Many Jews are hustlers and their businesses would never close. When there’s an opportunity to make money, a lot of people don’t know when to stop. Don’t you see some stores have a sign, “Open Seven Days a Week”? And it’s a dangerous thing because people are overworked; they’re tired and broken down.
Grounded By The Grind
Many people have even left this world early because of that and were never able to enjoy the fruits of their labors. And the others, even if they lived, when they finally retire they are broken people; they have bad hearts or diabetes. The grind of the workweek has ground them down and when they finally retire, they’re old and sick; they’re not able to enjoy their retirement.
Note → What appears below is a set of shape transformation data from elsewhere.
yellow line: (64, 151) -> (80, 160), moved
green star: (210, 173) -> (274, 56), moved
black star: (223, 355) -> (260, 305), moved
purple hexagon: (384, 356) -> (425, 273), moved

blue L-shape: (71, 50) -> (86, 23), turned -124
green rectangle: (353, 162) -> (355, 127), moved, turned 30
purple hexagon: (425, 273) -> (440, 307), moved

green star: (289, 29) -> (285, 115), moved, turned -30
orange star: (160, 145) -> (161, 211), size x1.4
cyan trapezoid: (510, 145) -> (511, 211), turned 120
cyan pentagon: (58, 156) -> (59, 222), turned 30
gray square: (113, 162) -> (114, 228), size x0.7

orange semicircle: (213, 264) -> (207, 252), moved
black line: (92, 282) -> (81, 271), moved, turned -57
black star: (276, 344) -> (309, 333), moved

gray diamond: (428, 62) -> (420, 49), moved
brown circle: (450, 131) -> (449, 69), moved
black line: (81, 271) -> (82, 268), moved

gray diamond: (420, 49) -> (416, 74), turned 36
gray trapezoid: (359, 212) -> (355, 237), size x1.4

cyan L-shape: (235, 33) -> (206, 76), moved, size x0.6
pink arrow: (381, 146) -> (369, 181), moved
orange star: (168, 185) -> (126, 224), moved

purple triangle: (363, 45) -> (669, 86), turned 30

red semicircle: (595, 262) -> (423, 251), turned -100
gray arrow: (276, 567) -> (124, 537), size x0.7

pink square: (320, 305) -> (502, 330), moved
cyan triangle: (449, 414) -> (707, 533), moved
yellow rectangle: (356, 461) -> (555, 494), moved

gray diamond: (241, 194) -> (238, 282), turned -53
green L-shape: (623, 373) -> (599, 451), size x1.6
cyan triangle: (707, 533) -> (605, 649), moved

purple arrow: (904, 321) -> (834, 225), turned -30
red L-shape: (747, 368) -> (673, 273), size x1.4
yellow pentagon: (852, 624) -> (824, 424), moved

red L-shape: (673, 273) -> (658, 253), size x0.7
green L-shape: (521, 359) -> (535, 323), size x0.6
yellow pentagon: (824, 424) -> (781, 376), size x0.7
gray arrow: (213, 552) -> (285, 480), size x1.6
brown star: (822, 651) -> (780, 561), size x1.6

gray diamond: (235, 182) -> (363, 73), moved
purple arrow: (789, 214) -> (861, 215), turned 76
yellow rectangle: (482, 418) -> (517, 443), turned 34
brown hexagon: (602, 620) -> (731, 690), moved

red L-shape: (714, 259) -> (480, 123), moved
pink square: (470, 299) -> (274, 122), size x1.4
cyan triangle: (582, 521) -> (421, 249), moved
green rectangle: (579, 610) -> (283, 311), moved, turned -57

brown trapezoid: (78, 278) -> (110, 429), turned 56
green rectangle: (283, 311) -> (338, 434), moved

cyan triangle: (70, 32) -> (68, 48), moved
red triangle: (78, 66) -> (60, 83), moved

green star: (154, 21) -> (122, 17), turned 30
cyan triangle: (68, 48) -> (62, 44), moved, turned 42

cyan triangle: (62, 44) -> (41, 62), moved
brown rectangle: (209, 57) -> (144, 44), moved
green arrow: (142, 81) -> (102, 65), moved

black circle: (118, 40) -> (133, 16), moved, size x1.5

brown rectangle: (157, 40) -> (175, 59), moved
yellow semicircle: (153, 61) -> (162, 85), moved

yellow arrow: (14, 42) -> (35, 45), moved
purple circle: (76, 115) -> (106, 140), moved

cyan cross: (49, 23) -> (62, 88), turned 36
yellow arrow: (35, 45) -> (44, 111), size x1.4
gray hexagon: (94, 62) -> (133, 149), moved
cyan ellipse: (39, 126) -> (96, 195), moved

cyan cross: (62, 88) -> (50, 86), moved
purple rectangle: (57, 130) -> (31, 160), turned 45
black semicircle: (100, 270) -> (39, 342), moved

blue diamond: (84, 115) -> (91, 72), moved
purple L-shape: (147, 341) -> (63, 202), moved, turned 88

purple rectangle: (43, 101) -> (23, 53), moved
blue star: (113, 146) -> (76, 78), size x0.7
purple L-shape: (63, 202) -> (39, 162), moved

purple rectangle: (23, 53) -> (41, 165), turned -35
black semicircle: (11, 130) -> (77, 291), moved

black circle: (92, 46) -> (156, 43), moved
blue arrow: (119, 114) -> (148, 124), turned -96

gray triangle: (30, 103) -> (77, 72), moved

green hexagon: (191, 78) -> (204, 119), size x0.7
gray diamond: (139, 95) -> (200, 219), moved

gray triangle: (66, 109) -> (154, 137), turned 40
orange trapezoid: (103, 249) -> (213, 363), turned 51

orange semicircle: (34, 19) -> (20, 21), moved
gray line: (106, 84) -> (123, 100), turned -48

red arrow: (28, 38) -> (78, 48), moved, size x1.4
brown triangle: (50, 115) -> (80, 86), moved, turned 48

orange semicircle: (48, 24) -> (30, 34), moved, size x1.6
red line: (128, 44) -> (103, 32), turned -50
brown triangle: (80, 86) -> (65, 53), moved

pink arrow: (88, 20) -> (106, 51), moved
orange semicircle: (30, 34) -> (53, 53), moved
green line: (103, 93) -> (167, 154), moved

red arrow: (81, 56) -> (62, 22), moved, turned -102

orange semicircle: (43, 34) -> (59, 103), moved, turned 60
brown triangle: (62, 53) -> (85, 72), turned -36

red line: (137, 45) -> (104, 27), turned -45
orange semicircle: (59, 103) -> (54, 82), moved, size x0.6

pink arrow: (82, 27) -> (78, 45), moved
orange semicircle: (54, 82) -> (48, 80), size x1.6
Along comes the blessing of Shabbos, one day every week, and the Jew retires in the prime of his life. He doesn’t retire to the old age home or to doctors’ appointments in Manhattan. He retires to his home, to his family, to good meals and happy times. That’s what the Kuzari points out; he says that the Jew retires every week for one day while he’s still young. And that means that Shabbos is a blessing for your health. The Yom Menuchah becomes actually a day of recovery and convalescence from the labor of the week.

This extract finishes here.